WARNING: Instrument grpc.client.call.duration has exceeded the maximum allowed cardinality (1999).
WARNING: Instrument grpc.client.attempt.duration has exceeded the maximum allowed cardinality (1999).
This is caused by the grpc_target attribute having a very large cardinality.
I see that this attribute is listed for these metrics at https://github.com/grpc/proposal/blob/master/A66-otel-stats.md. However, for very large deployments this can be problematic. Is there a way to turn this attribute off?
Steps to reproduce the bug
Have a client which connects to 2000+ servers (either at once or over time).
This was explicitly not part of the gRFC (and was follow-up work potentially):
It is possible for some channels to use IP addresses as target strings and this might again blow up the cardinality.

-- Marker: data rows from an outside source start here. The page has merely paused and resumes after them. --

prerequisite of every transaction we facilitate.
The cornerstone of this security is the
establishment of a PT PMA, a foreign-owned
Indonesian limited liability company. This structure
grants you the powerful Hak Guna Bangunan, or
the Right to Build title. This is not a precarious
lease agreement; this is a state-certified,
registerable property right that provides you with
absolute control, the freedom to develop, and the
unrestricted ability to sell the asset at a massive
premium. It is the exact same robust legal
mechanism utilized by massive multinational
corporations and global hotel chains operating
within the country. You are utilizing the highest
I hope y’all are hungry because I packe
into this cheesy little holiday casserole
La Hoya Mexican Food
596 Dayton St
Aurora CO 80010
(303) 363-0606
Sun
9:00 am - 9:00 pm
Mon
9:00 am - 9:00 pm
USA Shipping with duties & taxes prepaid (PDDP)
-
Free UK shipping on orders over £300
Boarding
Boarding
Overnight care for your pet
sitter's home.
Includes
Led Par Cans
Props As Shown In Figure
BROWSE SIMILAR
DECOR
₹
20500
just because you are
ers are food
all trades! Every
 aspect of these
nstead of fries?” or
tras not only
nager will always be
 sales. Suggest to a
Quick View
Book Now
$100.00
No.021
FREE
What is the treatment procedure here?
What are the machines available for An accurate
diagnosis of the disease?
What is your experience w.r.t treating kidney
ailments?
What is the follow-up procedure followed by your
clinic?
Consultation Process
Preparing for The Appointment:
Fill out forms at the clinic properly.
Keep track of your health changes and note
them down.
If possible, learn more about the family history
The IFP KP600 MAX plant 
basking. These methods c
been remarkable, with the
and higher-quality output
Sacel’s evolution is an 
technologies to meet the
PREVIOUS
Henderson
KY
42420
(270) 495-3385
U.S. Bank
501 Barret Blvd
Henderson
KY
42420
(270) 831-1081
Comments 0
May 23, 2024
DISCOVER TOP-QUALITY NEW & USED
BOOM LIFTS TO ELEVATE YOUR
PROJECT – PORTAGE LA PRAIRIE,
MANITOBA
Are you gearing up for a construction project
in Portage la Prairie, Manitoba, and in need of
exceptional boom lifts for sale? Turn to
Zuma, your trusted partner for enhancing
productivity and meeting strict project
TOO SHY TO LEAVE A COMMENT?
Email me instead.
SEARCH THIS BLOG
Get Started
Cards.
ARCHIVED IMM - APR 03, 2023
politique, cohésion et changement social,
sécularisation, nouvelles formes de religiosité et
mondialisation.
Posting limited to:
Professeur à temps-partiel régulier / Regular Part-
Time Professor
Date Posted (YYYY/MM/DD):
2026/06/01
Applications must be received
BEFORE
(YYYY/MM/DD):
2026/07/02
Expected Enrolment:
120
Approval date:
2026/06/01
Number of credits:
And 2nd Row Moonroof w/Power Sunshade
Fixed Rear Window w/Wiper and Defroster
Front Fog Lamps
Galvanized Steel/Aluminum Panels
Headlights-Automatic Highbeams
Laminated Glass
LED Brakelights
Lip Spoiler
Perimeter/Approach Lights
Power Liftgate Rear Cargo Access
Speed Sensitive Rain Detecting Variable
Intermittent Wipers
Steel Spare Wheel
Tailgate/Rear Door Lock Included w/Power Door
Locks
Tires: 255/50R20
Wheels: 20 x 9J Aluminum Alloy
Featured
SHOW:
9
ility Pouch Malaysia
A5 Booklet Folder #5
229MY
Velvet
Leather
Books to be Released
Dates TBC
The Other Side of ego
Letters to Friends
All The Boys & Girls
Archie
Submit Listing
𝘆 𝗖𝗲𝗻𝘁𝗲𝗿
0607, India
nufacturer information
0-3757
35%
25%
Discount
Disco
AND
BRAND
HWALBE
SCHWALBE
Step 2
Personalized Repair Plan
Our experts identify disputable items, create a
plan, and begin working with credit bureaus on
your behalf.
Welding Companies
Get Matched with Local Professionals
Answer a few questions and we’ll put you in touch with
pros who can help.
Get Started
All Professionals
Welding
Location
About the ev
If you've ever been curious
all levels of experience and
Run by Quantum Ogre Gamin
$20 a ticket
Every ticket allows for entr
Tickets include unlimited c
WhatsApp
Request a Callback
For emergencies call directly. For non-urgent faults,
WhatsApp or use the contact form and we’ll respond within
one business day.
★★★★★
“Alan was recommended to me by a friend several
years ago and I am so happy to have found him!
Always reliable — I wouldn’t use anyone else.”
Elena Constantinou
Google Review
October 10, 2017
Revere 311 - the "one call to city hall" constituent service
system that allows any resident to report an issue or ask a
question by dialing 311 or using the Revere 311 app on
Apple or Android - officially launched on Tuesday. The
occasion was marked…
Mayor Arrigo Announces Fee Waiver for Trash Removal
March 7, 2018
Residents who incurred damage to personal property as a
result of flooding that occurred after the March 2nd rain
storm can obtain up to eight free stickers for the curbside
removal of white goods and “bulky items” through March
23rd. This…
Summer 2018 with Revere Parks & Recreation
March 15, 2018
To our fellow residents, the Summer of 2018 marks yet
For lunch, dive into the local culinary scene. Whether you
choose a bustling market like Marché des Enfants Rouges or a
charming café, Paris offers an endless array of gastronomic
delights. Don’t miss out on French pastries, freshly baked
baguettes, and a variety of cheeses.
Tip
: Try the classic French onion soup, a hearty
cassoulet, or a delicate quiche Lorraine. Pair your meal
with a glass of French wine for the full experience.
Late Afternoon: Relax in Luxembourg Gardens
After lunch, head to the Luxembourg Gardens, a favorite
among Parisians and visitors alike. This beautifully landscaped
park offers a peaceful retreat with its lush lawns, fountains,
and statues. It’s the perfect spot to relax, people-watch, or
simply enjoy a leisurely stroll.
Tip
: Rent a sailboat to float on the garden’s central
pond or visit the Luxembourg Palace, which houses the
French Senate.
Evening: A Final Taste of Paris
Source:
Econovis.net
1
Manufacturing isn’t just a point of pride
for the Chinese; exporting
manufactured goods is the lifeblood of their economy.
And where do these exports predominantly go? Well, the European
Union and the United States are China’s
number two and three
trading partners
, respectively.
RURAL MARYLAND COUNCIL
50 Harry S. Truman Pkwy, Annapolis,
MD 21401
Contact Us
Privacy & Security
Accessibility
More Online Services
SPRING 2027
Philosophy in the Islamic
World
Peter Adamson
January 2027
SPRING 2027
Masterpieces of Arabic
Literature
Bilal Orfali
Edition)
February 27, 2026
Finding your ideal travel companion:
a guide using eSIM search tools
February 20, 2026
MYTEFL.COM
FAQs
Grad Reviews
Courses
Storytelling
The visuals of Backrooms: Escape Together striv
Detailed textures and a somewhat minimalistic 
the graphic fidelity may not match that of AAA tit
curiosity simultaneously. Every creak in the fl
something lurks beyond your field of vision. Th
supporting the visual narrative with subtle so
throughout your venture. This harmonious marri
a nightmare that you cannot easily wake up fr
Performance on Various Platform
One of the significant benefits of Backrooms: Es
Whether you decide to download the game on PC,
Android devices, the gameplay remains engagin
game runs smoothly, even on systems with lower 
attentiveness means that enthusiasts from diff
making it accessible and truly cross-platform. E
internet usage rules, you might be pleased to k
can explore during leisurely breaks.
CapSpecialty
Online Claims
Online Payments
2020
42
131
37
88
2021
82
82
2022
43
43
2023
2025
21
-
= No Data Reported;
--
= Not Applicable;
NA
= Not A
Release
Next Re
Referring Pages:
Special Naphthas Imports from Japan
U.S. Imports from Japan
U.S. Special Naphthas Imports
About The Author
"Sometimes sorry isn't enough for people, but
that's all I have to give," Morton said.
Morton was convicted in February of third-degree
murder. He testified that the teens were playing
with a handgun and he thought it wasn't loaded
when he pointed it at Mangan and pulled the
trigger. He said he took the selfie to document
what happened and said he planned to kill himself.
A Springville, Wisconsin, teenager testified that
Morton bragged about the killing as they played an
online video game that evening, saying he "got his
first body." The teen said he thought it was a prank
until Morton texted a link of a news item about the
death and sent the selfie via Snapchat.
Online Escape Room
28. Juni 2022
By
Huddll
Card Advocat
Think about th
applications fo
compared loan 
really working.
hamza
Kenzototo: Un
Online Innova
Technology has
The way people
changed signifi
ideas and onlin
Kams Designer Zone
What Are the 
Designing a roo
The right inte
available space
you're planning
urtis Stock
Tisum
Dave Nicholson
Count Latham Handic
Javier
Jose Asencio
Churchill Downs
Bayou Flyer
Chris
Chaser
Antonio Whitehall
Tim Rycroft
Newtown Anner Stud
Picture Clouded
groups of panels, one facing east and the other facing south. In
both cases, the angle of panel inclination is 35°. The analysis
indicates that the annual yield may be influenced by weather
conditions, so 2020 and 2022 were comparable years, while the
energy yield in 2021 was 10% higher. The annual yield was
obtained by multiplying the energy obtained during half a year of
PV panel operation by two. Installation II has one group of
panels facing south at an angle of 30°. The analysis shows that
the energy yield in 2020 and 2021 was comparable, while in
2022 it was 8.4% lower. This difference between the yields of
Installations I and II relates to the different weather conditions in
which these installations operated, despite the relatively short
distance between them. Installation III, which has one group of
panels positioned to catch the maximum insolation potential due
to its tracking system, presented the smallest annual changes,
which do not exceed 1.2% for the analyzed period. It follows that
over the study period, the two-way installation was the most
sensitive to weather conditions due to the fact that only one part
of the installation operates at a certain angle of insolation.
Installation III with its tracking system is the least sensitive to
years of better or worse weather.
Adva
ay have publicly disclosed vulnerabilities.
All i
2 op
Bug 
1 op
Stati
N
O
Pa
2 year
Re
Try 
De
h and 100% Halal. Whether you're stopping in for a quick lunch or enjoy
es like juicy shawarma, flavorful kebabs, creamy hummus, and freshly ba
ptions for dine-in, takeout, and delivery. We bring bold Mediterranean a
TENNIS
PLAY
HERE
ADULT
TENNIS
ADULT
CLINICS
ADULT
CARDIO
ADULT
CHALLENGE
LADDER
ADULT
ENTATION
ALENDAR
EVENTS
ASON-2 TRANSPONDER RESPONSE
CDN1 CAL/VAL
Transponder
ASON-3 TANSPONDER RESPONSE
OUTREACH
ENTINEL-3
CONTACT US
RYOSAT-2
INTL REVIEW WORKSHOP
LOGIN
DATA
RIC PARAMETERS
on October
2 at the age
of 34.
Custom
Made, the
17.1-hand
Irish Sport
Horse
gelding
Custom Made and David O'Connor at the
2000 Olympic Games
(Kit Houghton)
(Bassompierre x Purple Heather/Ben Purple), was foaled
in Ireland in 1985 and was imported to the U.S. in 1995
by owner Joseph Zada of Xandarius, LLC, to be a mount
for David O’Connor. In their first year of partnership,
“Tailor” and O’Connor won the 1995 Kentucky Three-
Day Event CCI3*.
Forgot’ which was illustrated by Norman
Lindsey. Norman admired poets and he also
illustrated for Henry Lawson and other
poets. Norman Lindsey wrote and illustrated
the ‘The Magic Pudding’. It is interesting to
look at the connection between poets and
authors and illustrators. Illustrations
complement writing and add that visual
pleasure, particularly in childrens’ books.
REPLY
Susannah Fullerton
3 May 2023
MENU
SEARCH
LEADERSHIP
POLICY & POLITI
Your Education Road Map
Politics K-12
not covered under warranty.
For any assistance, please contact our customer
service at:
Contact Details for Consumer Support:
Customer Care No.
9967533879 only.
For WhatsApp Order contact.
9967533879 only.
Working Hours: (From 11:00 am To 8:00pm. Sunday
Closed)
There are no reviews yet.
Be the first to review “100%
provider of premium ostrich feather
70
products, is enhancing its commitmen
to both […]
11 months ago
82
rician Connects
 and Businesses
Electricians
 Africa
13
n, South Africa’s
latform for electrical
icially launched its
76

In the future, we can consider adding the ability to override recorded target names to avoid this.
But I'm seeing that C++ apparently has an API for this.
I knew they were going to allow filtering the method name, but Go and Java didn't need that (we have generated code opt-in to exposing the method name). It seems this approach was then copied to target string. I don't know why it was explicitly excluded from the gRFC but included in C++.
I'm suspicious that there's a way to configure OpenTelemetry to handle this.
Yash pointed me to https://github.com/grpc/proposal/pull/431. So it was removed from gRFC A66 after it was initially merged.
@t-peoples, can you confirm that you're using IP addresses in your target strings, and that's why the cardinality is so high?
@ejona86 yes, we are using IP addresses in the target strings. This system requires broadcasting across many nodes, so we'd have the same problem if using DNS names, for what it's worth.
I talked to the other language leads, and we agreed we could just do the target filter approach. It'd need a small gRFC and someone to implement it in Java, but is relatively straight-forward. (There could be alternative approaches, but that works, is easy, and solves a pressing need. So don't complicate things.)
FYI: it may be possible to work around this a bit by configuring a View with setAttributeFilter() to discard grpc.target. That's not really a replacement for the target filter, as it is all-or-nothing, but it may provide a stop-gap.
@ejona86
Based on the discussion above, I’m thinking of taking this on.
The approach I have in mind is to align with the target attribute filtering model used in C++:
- add an optional
setTargetAttributeFilter(Predicate<String>)toGrpcOpenTelemetry.Builder - apply the filter in
OpenTelemetryMetricsModule, mapping targets rejected by the filter to"other" - keep the default behavior unchanged when no filter is provided
- add tests to cover the behavior
- write a small gRFC to document the change
Does this sound reasonable before I start implementing it?
@becomeStar, that sounds fine.
Thanks for the confirmation. I’ll start working on it.